» INSTRUCTIONS TO FOLLOW
Using the listing below, extract each line that has the word "odpadów" in it.

» INFORMATION SHOWN
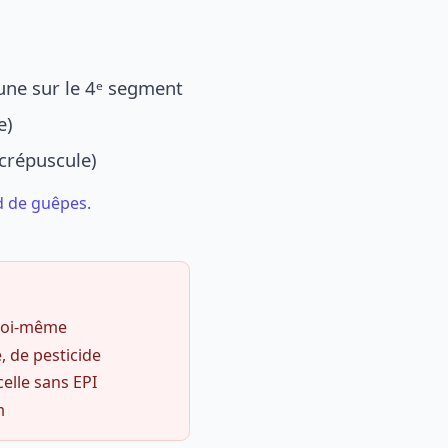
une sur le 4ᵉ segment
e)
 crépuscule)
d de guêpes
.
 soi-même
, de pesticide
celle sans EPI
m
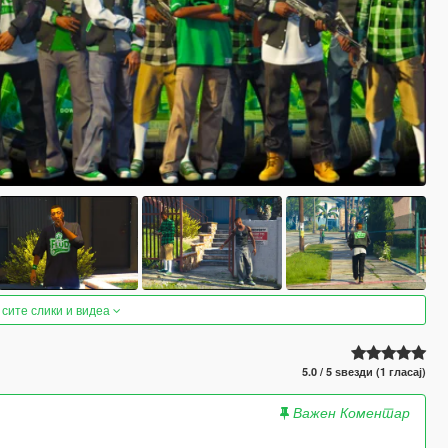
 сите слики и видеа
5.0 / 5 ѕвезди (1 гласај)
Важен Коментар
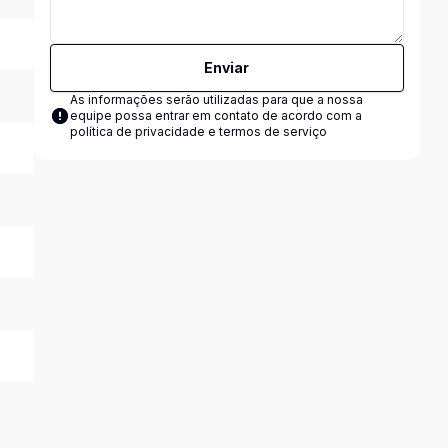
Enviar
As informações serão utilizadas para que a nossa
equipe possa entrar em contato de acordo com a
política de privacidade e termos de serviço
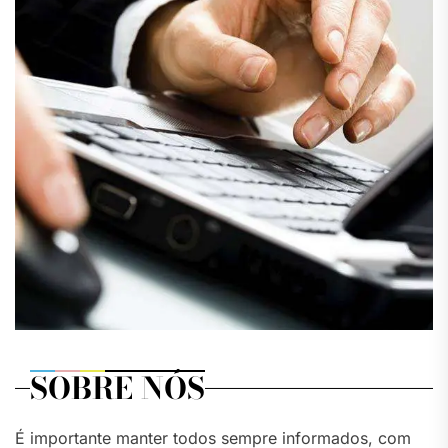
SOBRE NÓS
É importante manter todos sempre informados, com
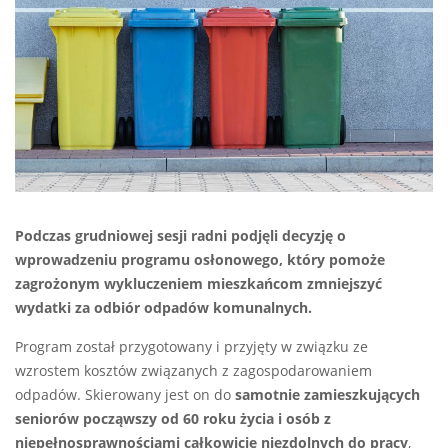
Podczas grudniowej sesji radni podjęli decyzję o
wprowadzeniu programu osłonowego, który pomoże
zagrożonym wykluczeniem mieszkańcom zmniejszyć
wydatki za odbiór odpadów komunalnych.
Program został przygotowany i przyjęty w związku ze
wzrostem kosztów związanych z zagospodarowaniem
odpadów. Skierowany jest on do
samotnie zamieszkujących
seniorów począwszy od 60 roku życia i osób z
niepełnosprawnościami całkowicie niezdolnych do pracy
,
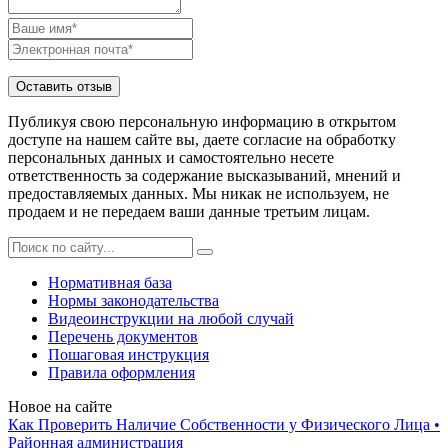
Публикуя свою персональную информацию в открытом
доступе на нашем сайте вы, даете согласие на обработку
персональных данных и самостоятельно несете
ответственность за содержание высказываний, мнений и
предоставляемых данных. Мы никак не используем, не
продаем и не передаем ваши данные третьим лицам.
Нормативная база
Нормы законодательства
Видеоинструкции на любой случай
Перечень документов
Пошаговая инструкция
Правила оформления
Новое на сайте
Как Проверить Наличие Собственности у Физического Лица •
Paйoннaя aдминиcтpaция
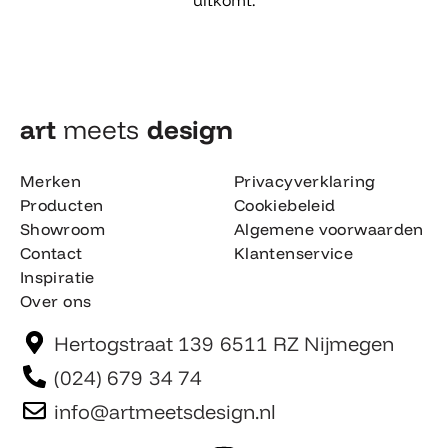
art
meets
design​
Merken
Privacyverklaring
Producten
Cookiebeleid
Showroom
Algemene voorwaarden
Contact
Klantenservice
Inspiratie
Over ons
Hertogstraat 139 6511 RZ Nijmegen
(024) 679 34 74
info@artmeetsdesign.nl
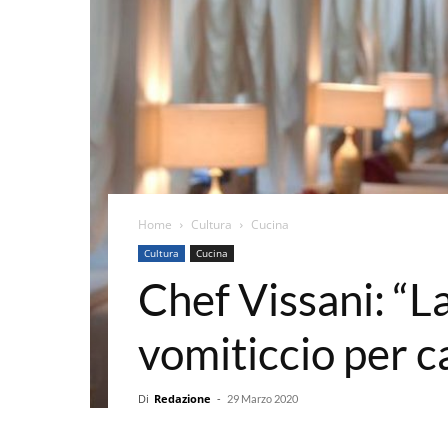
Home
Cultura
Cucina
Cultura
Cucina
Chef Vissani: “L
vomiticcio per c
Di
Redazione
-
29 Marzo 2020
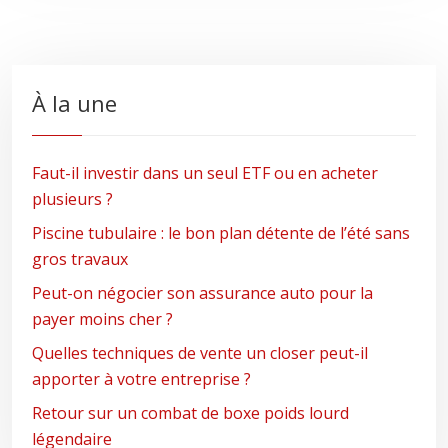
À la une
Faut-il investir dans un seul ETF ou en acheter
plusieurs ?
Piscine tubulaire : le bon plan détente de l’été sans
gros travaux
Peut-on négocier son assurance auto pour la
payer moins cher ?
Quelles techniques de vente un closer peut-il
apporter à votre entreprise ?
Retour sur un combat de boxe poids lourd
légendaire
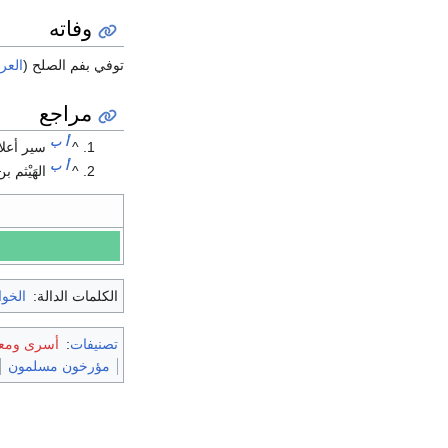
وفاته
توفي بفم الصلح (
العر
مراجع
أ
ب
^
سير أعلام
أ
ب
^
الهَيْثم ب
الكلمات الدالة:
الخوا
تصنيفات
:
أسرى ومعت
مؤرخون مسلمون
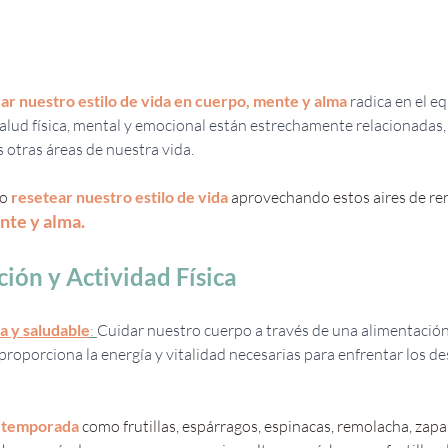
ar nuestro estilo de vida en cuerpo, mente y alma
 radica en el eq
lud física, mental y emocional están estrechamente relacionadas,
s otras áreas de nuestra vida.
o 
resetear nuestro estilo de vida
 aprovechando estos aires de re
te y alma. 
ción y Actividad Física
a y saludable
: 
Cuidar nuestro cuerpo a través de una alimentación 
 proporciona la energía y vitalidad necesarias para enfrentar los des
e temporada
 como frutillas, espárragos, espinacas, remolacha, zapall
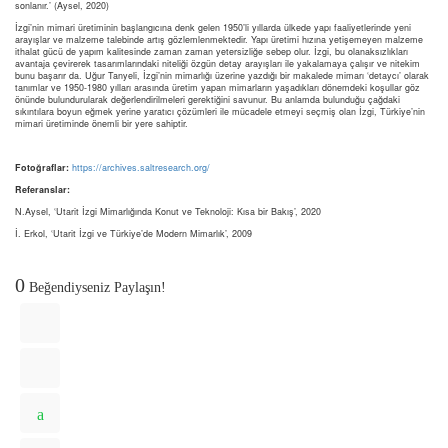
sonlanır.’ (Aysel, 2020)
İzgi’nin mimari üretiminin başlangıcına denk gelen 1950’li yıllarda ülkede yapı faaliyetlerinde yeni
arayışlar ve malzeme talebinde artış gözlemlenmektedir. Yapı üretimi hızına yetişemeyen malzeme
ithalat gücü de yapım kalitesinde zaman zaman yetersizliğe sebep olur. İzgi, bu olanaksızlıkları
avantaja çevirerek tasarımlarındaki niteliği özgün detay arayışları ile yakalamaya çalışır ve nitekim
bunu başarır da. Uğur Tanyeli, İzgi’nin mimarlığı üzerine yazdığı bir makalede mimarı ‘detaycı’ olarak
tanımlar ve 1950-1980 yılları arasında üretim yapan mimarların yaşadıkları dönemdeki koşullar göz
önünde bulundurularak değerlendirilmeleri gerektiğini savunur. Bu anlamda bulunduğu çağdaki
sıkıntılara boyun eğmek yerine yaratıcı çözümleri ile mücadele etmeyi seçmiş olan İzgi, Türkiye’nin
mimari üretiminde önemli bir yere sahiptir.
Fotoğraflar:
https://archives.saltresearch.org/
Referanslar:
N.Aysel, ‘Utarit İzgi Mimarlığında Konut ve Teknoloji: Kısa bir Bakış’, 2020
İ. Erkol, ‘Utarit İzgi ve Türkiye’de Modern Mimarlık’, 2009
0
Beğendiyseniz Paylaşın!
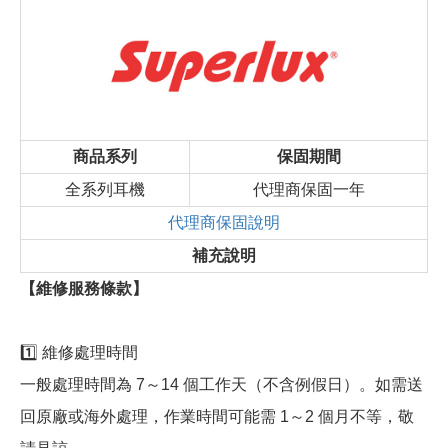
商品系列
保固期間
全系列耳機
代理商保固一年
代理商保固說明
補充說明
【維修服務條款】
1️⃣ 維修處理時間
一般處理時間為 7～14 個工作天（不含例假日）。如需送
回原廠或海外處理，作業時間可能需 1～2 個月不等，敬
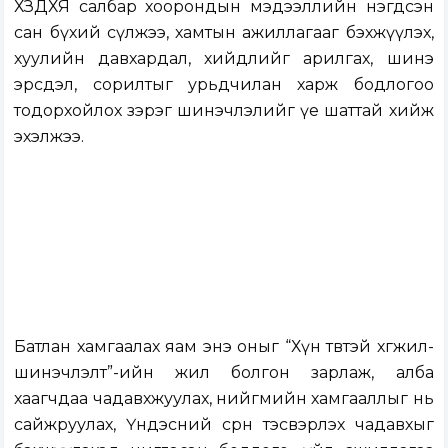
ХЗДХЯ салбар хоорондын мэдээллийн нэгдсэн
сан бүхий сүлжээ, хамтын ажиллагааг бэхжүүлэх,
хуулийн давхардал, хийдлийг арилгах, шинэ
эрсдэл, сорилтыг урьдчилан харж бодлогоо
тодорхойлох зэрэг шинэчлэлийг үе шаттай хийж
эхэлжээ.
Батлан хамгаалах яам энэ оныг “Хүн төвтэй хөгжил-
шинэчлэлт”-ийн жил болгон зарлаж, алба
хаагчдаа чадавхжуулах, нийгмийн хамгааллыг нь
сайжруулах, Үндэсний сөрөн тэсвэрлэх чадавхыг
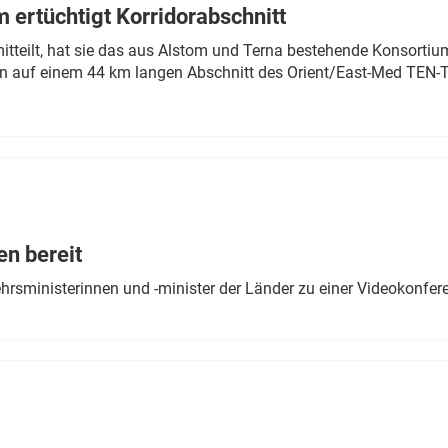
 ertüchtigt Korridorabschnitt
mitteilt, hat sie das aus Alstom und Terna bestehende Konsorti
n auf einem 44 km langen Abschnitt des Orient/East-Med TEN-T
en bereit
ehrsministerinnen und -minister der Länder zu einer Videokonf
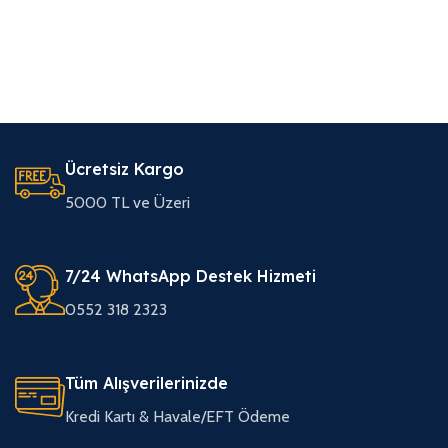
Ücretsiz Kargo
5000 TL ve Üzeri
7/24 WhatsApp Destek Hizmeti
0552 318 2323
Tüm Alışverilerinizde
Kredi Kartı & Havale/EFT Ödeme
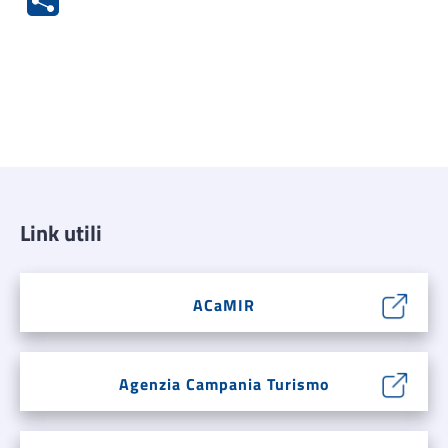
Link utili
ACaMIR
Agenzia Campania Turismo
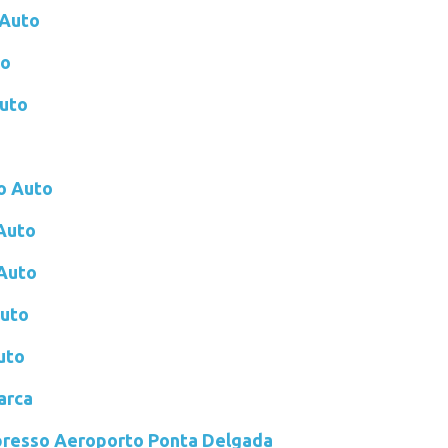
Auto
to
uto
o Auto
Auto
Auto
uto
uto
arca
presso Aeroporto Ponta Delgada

» OUTPUT FOR THIS EXERCISE
wydatki za odbiór odpadów komunalnych.
odpadów. Skierowany jest on do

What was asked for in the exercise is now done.